Expectations & Bright Future

Lindblom never had high expectations, which is normal considering he was only chosen in the fifth round, but he has been turning heads with his impressive performances for Brynas in the SHL and for Team Sweden at the World Junior Championships. Lindblom’s first eye-opening moment was in 2013 when his Swedish team won the under-17 World Hockey Challenge that saw him collect a tournament-best eight goals and 13 points in six games. Lindblom demonstrated his solid two-way game by scoring twice on the power play and tallying one shorthanded goal during the tournament.

(Amy Irvin / The Hockey Writers)

In his draft year, Lindblom had a fantastic season for Brynas in the J20 SuperElit league, winning the bronze medal and posting 33 points in 43 games, tied for third on his team. He was also a part of Team Sweden during the U-18 IIHF World Championships, a tournament that featured some high-end talent like William Nylander, Jack Eichel, Auston Matthews, as well as future Flyers draft picks Sanheim, Konecny and David Kase. Lindblom played a good tournament, recording six points in seven games. Later that season, he suited up for four SHL games with Brynas, ready to make the leap next year.

The 2014 Draft & Development

Lindblom was ranked 23rd among European skaters by NHL Central Scouting. Despite the high ranking, he slipped to the fifth round, where the Flyers snatched him up. His biggest weaknesses was his skating. In an era where skating is everything, GM’s can’t afford to use a high draft pick for a player who lacks skating ability and is average in every other facet of the game.

In 2014-15, Lindblom played his first season for Brynas in the SHL, tallying 15 points in 37 games. Playing against bigger, stronger, faster and overall better competition was good for his development. The Swedish Hockey League is one of the best hockey league’s in the world behind the NHL and the KHL. In addition to his first SHL season, he also tallied nine points in seven games, at the World Juniors, good for seventh in tournament scoring.

(Amy Irvin / The Hockey Writers)

He followed up his rookie season by putting up 25 points in 48 games and playing for Sweden, once again, at the World Juniors. He notched six points in seven games on a weak Swedish squad that failed to medal. After being swept in the SHL playoffs, Lindblom got his first taste of pro hockey in North-America. He laced up for eight games for the Flyers’ AHL affiliate, the Lehigh Valley Phantoms, playing a very good all-around game and posting seven points.

His SHL Breakout Season

Even though Lindblom is more accustomed to the ice in Europe, his gritty, two-way game is suited for the North American ice. He works hard along the boards to win puck battles and has improved his skating tremendously since being drafted in 2014.
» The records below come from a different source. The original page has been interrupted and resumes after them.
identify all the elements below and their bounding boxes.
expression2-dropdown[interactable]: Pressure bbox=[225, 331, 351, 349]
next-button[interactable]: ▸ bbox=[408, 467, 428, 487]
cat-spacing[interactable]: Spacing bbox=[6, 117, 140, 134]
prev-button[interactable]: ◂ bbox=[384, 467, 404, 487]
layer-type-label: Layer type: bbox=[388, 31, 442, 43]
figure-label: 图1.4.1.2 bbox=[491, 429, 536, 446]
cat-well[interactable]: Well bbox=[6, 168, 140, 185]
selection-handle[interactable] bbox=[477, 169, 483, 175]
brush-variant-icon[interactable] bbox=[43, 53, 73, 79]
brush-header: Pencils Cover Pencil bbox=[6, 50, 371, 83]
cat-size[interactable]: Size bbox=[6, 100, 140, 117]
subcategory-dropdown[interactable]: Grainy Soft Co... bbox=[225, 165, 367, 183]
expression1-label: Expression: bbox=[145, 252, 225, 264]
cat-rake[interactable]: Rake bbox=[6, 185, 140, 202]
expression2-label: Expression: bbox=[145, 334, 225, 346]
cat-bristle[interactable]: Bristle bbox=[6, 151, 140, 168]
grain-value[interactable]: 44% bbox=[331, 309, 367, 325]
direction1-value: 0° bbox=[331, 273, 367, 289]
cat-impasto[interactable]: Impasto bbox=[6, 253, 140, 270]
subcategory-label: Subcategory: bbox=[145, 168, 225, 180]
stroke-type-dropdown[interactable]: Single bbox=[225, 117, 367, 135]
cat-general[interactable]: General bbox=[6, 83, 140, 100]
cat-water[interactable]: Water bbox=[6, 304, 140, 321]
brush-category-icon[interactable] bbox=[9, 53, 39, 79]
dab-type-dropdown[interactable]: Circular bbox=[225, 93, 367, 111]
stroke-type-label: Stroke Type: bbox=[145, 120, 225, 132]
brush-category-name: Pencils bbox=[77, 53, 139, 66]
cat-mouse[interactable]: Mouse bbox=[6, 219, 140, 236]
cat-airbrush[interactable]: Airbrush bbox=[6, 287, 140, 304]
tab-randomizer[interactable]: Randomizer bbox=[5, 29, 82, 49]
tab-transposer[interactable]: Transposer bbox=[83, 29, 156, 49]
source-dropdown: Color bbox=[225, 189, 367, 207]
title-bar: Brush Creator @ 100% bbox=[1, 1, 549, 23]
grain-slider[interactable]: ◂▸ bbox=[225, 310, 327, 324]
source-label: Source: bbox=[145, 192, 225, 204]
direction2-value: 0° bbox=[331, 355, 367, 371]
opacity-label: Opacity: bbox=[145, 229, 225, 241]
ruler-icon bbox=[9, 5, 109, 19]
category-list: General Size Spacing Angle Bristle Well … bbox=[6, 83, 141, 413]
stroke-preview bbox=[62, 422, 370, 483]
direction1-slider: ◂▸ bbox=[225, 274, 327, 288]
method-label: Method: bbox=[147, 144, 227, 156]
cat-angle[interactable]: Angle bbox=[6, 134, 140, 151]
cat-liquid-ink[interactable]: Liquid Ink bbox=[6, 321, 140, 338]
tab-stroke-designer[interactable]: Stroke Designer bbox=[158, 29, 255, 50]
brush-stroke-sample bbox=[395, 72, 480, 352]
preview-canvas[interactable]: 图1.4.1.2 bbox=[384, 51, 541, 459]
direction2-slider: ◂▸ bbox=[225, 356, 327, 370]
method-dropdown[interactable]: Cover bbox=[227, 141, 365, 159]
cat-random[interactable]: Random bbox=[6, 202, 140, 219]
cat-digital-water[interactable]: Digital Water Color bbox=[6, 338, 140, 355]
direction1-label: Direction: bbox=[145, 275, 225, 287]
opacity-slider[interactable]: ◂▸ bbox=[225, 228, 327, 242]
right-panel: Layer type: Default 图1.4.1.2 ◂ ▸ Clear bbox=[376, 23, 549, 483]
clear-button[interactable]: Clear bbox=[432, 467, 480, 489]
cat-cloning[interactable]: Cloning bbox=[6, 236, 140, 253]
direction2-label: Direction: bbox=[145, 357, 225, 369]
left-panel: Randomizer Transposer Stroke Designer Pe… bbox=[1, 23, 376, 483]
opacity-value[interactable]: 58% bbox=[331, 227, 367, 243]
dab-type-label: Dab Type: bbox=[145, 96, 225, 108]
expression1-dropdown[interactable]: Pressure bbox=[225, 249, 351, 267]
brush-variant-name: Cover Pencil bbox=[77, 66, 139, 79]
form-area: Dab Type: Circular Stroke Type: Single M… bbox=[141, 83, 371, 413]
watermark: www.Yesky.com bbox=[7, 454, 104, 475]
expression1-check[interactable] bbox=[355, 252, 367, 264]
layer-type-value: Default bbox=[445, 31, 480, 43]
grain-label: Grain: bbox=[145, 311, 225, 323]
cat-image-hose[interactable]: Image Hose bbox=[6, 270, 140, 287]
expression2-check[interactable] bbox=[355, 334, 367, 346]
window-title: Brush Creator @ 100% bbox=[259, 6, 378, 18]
All these improvements helped Lindblom break out in his third SHL season, where he put up dazzling numbers as a 20-year-old. He combined for 61 points in 72 games (regular season and playoffs), one point shy of beating Henrik Sedin’s point record for a 20-year-old. His team lost in the final, but Lindblom was named SHL Forward of the Year, a tremendous accomplishment.

The young Swede is set to start in North America next season and many would be shocked if he didn’t make the Flyers’ roster out of camp. The expansion draft will play a large role in this decision, but Lindblom has shown Ron Hextall and the Flyers staff what he is capable of providing to the lineup. He signed his entry-level contract on May 30.